* **Problem description**:
A single figure is required: the number of lines below that contain "tăng".

* **Input**:
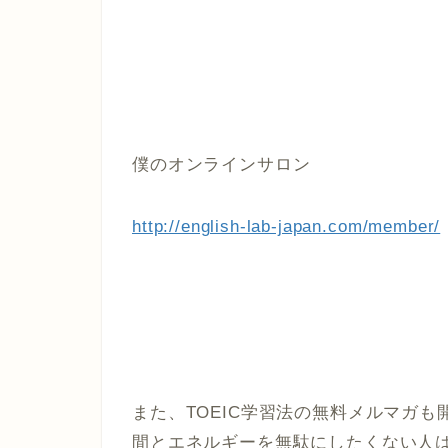
僕のオンラインサロン
http://english-lab-japan.com/member/
また、TOEIC学習法の無料メルマガ
間とエネルギーを無駄にしたくない人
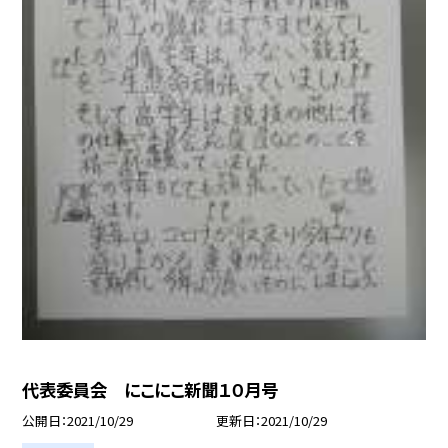
代表委員会 にこにこ新聞１０月号
公開日
2021/10/29
更新日
2021/10/29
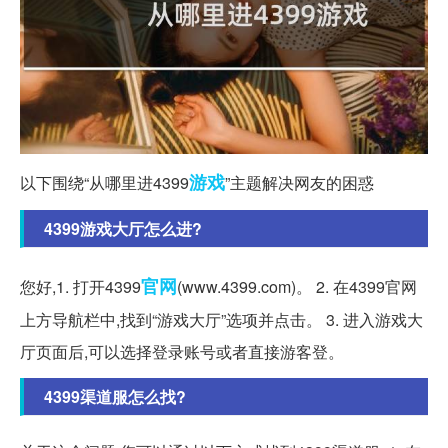
游戏
以下围绕“从哪里进4399
”主题解决网友的困惑
4399游戏大厅怎么进?
官网
您好,1. 打开4399
(www.4399.com)。 2. 在4399官网
上方导航栏中,找到“游戏大厅”选项并点击。 3. 进入游戏大
厅页面后,可以选择登录账号或者直接游客登。
4399渠道服怎么找?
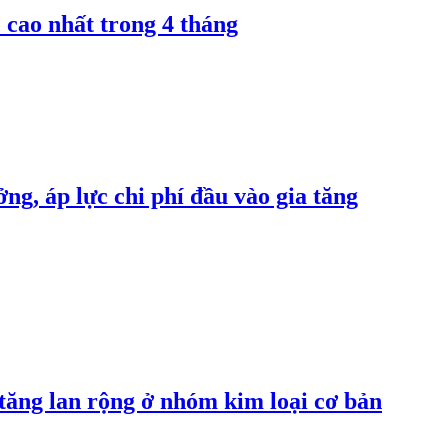
 cao nhất trong 4 tháng
ng, áp lực chi phí đầu vào gia tăng
 tăng lan rộng ở nhóm kim loại cơ bản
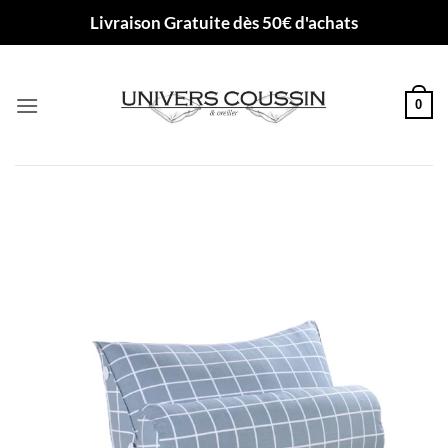
Passer
Livraison Gratuite dès 50€ d'achats
au
contenu
0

* **Response**:
2